第三十二話 高校デビュー

 変人たちと訓練を重ねて、やっと来た休日。


 気疲れした。悪い人たちではないが話が通じないことがあるのがな。大変。


 一日ベットの上でゴロゴロしていたいくらいだが、今日は用事がある。


「あっ、ケンくーん」

「おはよう。梅子」

「はよッス! あ〜緊張するッス」


 約束を果たそう。




 ■■■




 梅子。福原ふくはら 梅子うめこ。瑠璃色の長髪をハーフアップにした少女で、身長 百五十五センチくらい。


 語尾に『ッス』をつけた特徴的な話し方をするが、これは高校デビュー。言ってしまえばキャラ付けなのだが、本人は気に入っており『これはもう素だ』と言っている。

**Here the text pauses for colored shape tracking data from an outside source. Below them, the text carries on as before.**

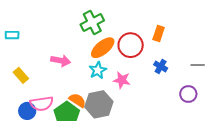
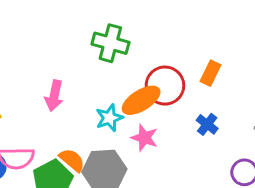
green cross: (92, 23) -> (110, 43), turned 35
orange ellipse: (103, 48) -> (141, 100), moved
pink arrow: (61, 61) -> (54, 96), turned 84

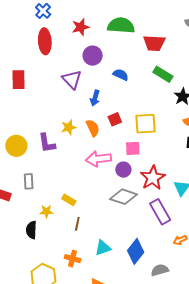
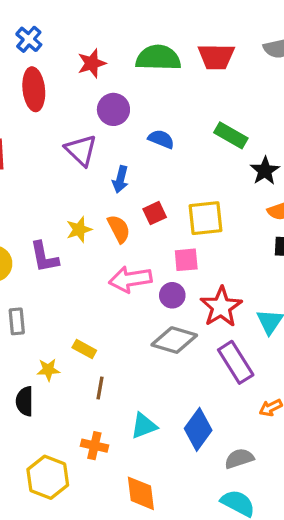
red trapezoid: (154, 43) -> (216, 57), moved

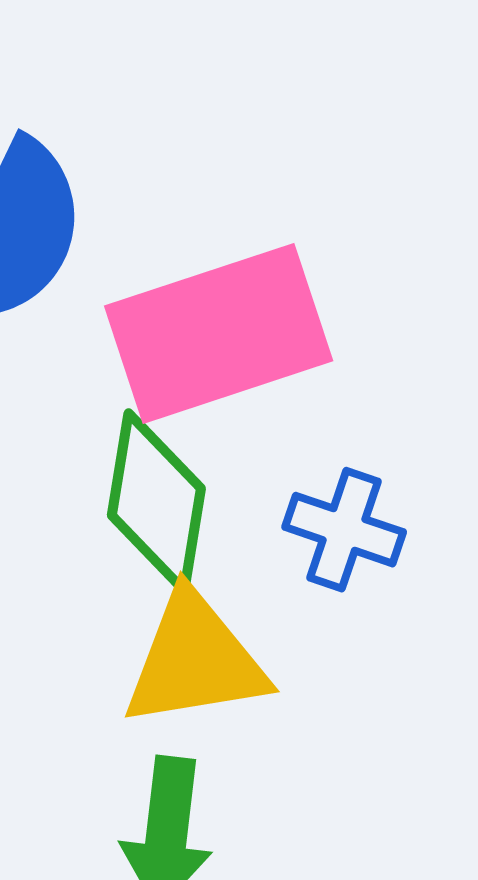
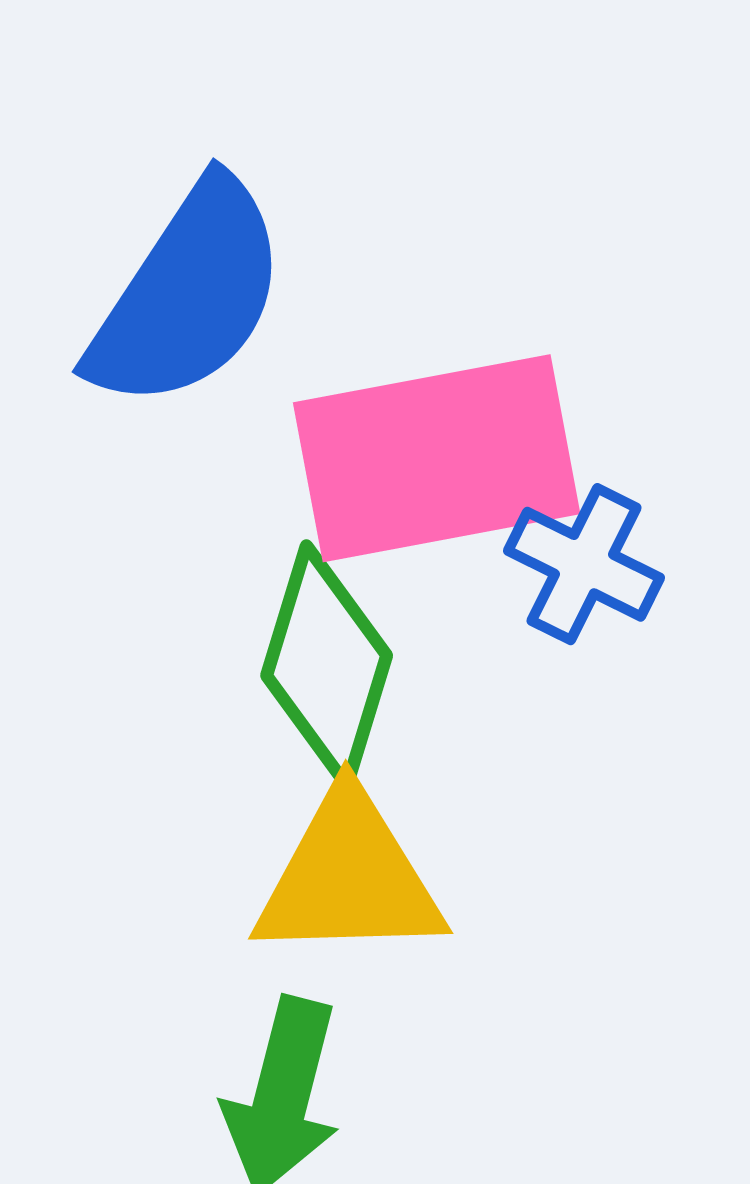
blue cross: (344, 530) -> (584, 564), moved

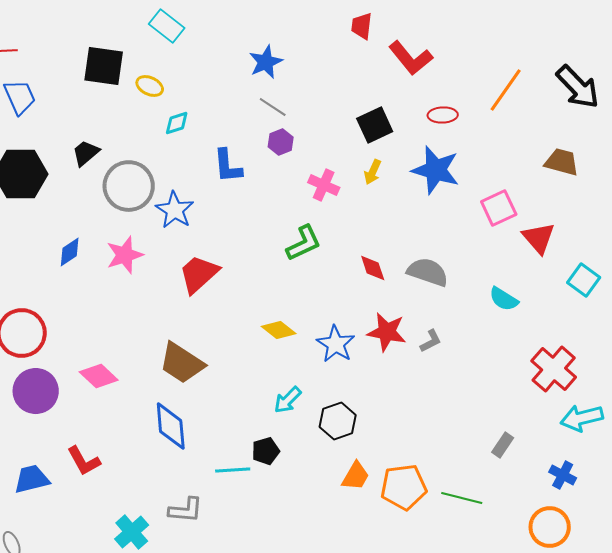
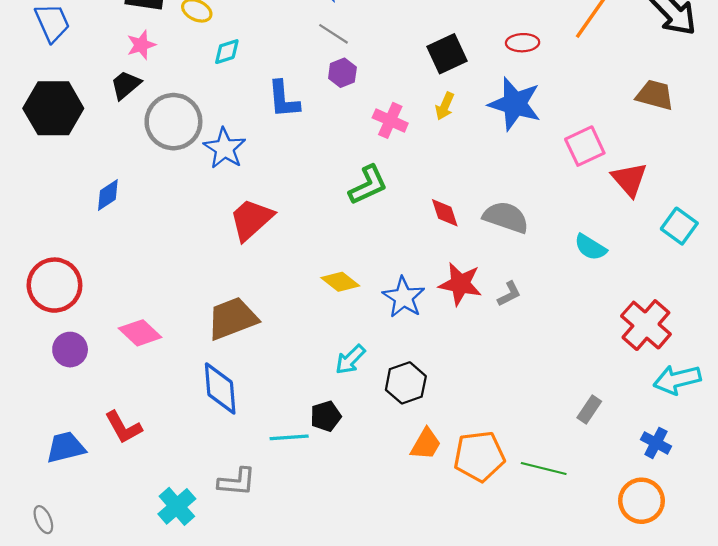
pink star: (125, 255) -> (141, 45), moved, size x0.7
brown trapezoid: (182, 363) -> (232, 318), turned 126
purple circle: (36, 391) -> (70, 350), size x0.7

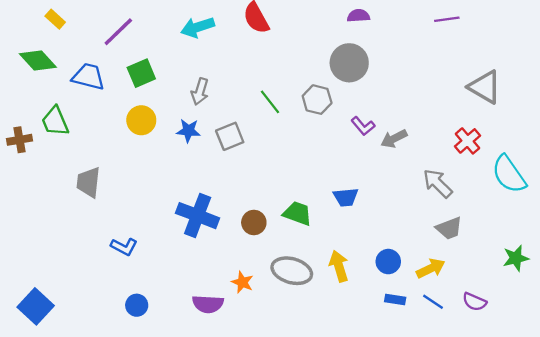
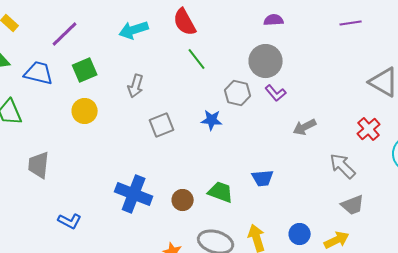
green line: (270, 102) -> (197, 59), moved
purple L-shape: (363, 126) -> (276, 93), moved
blue star: (188, 131) -> (212, 120), moved

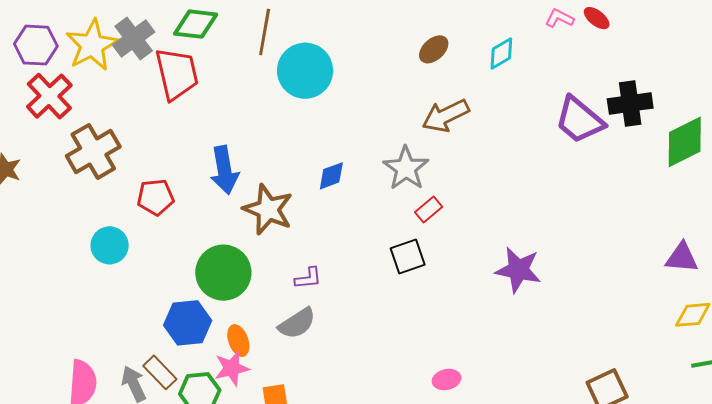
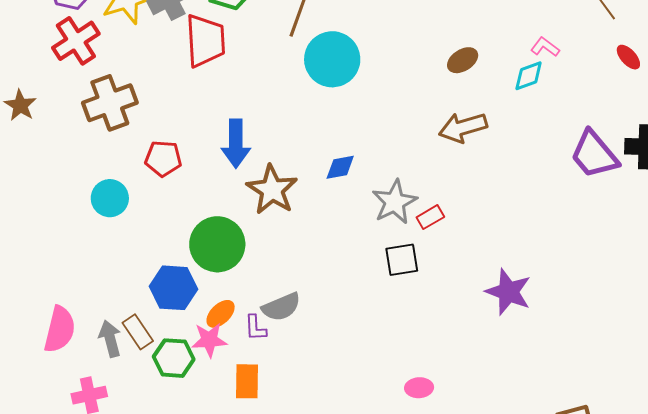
pink L-shape: (559, 18) -> (545, 47), moved
gray star: (406, 168) -> (394, 202), moved
purple L-shape: (308, 278) -> (255, 328), moved, turned 84
orange ellipse: (238, 341) -> (221, 314), turned 56

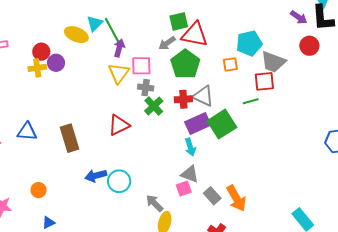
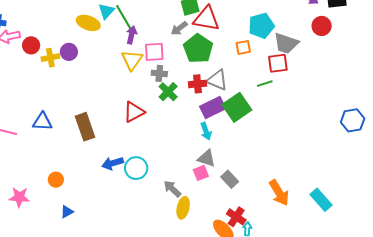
red circle: (41, 52) -> (31, 45), moved
orange arrow: (236, 198) -> (279, 193), moved

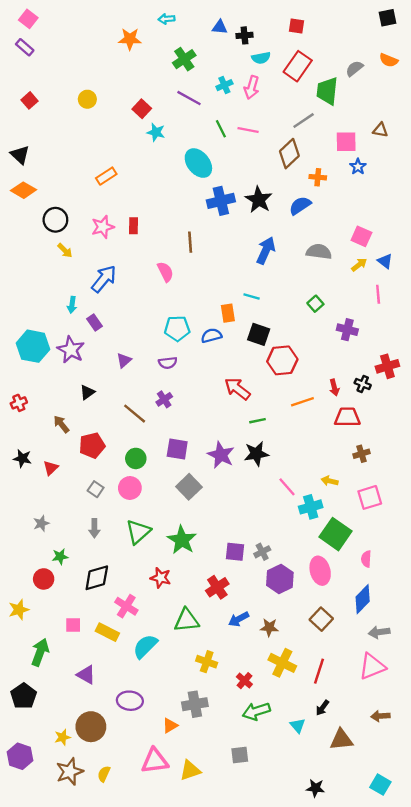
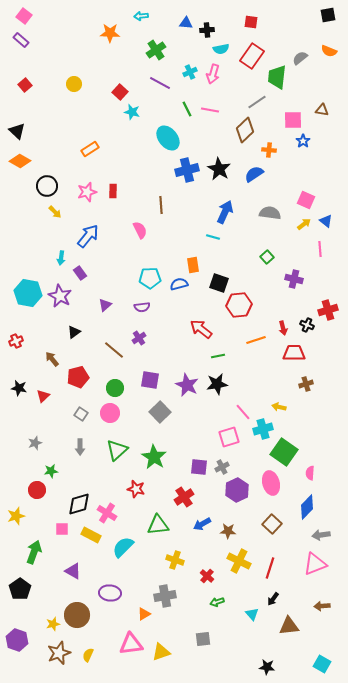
cyan line: (252, 297) -> (213, 237), moved
pink square: (370, 497) -> (229, 437), moved
black diamond: (97, 578) -> (79, 504), moved
green arrow: (256, 711) -> (217, 602), size x0.6

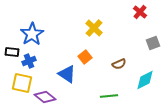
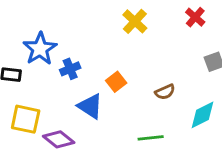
yellow cross: (94, 28) -> (135, 21), moved
blue cross: (29, 61) -> (70, 69), moved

 清楚なお姫様みたいな可愛らしい髪型に、活発な後輩キャラみたいな口調のギャップが実に素晴らしい子である。


 彼女も俺の隊に入ることが決まっている。


 というのが俺の知っている梅子。


「遥さんになんか持ってった方がいいスかね?」

「手土産? いらないよ」


 俺の存在こそが最高のギフト……。


 あ、あとそうだ。梅子は覆面シンガーソングライター『遥』の大ファンっていうのも知っていることの一つだな。


 この『遥』。俺や美咲の幼なじみである。


 今日はこのコネを最大限活用して、好感度を稼ぐ。


 最初は、『サインを貰って来てくれ』っていうのが梅子のおねがいだったが『どうせなら直接会わないか』と誘ったのが今日のお出かけの理由。


「……遥さんってどんな感じなんスか?」


 あまりにも緊張するから、人となりを予め聞いて、覚悟をしておきたいのだろう。


 それには応えてやりたいが……


「どんな……まあ普通だよ」

「それじゃわかんないッス!」


 梅子の抗議。さもありなん。


 でも人の性格を一言にまとめるのは苦手だ。


「そうだな……強いて言うなら美咲に似てる感じかな」

「美咲ちゃんにッスか」

「美咲を落ち着かせた感じ」

「なるほど。それなら想像つくッス」


 なかなか分かり易く例えられたんじゃなかろうか。


 それ以降梅子は目的地に着くまでを会話のイメージトレーニングと緊張を抑えることに費やした。




 ■■■



 ちょっと格式高そうな料亭。


 遥はシンガーソングライターなので、出来れば個室がいいよね。って話をしてたら梅子が『ここおすすめッス!』と勧めてくれた店だ。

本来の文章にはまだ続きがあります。